Evde haritaların başına geçiyor. Uzak Doğuda ve Afrika’da ülke taraması. Burma, Tayland, Mozambik, Tanzanya derken, Burkina Faso’da karar kılıyor.
Burası eskiden Yukarı Volta olarak bilinen, geçen yüzyılın Fransız sömürgesi. Afrika’nın doğusunda. Fildişi Sahili ile Gana’nın hemen kuzeyinde, doğusunda Nijerya var.
Resmi dil Fransızca, halk yerel bir dil konuşuyor, tarım ve hayvancılıkla geçinmeye çalışıyor. Kişi başına düşen gelir yılda 350 dolar. Günde bir doların altında, dünyanın en yoksul ülkelerinden biri.
SINIRSIZ YOKSULLUK
Burkina Faso’nun başkenti Ouagadougou.
Orada elektrik yok, su var-yok, binalar derme çatma. Günde bir doların altındaparayla yaşamaya çalışan ülke, nasıl olabiliyorsa, işte öyle. Yoksulluğun sınır tanımadığı bir ülke.

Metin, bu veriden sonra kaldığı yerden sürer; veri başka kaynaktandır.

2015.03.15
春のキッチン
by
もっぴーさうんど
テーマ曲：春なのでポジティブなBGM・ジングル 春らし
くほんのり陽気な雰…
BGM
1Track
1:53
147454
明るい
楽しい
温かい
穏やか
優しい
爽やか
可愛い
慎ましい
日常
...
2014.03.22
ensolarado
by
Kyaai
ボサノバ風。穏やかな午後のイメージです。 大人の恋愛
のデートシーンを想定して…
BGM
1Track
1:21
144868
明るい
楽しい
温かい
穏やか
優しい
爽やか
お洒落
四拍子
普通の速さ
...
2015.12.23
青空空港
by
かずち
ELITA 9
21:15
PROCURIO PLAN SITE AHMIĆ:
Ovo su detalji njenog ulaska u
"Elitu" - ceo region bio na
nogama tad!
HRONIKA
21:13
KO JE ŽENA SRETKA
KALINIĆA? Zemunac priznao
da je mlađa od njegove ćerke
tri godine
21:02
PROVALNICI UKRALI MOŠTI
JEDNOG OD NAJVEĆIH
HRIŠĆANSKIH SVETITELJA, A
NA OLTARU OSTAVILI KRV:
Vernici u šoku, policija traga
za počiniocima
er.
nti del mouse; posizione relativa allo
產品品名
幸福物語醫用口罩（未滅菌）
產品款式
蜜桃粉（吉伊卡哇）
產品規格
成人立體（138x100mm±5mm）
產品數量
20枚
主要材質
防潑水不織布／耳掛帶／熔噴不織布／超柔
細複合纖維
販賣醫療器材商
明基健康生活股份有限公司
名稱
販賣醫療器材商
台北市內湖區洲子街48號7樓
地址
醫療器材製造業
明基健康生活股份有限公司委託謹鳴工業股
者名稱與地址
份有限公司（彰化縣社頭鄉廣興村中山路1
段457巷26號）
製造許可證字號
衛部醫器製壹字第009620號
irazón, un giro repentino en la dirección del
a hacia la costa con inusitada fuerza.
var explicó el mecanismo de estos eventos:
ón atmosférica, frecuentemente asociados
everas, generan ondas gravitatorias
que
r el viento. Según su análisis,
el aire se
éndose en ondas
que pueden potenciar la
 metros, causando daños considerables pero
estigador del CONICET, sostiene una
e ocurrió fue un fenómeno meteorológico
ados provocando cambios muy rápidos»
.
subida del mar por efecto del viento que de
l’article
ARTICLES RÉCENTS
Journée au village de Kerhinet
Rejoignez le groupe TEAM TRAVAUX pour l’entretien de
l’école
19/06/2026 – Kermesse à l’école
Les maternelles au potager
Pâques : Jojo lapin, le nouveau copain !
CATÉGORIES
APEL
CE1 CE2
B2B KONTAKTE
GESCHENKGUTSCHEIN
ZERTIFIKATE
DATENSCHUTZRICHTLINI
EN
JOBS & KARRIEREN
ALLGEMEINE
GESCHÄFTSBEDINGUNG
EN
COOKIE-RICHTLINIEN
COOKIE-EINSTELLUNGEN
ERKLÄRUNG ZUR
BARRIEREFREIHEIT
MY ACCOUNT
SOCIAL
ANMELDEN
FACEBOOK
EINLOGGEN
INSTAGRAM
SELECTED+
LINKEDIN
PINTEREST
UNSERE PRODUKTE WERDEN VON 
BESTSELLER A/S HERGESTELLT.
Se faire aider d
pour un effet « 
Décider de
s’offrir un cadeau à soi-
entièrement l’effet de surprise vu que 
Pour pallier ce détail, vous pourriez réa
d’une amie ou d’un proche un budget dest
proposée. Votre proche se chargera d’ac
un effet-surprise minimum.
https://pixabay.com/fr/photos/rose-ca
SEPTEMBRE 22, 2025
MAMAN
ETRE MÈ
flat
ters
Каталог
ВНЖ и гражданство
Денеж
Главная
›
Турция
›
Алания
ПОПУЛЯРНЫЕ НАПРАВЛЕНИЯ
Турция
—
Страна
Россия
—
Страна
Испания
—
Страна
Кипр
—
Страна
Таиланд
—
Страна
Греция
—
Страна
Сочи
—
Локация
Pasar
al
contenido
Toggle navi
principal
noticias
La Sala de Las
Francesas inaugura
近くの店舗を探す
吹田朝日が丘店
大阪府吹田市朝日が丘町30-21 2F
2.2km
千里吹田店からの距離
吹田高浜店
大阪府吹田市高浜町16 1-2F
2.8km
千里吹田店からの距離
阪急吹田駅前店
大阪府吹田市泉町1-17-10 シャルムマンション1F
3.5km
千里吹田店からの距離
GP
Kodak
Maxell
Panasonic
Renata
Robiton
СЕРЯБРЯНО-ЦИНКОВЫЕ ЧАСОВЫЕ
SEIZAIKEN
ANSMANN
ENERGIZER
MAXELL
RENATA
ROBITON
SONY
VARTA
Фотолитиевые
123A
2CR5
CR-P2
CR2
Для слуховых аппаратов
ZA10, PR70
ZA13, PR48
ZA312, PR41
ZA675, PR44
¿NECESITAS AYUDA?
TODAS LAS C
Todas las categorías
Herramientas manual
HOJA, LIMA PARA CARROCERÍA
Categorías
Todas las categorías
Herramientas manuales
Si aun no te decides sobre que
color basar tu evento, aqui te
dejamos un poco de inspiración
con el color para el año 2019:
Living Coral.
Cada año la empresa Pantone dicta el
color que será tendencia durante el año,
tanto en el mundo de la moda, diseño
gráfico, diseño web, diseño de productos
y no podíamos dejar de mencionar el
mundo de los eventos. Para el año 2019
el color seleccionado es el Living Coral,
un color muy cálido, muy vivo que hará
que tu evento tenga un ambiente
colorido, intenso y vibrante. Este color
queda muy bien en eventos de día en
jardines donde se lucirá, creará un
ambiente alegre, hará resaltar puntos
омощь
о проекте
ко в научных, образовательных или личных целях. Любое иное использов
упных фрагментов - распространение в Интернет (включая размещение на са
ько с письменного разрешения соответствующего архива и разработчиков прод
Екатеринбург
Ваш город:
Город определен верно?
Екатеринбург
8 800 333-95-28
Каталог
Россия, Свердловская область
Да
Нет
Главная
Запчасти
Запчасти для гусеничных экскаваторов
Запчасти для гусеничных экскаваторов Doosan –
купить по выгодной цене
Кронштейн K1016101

Bunun doğal sonucu, çeşitli bulaşıcı hastalıklar, çok erken ölümler ve sakatlıklar.
Yönetmen Schlingensief Ouagadougou’ya opera binası yapmak kararını veriyor.
Böyle bir yere opera.
Çarpıcı bir karar. Oraya opera yapmak için çok, ama pek çok çalışmak gerek. Üstelik para bulmak gerek.
Yönetmen Schlingensief olunca, para bulmak kolay. Alman Hükümeti dahil, bazı Alman vakıfları ve işadamları yönetmene yardım ediyor.
KENDİNE ARMAĞAN
Akciğer kanseri Alman yönetmen kolları zorla sıvıyor, gölgede 42 derecedeki kentte bugünlerde, daha doğrusu, onun son günlerinde, hayal ettiği opera binası yükseliyor.
Sinema ve tiyatronun adının bilinmediği bir ülkede böyle bir bina hangi işe yarıyor? Günün birinde yaraması ihtimali var.
Ama, asıl Alman yönetmenin tavrı. En olmayacak ve en ses getirecek eserini ölümünden kısa süre önce tamamlamak üzere.
Hayata karşı büyük bir inat. Kansere karşı rövanş. Kendisini sevenlere armağan. Bir zamanlar dostluğunu paylaşan, sonradan arkasından konuşanların ağzına fermuar.
En büyük armağan yine de, kendisine. “Ölürken bunu yaptım” diyebilmek. Hem de, göğsünü gere gere.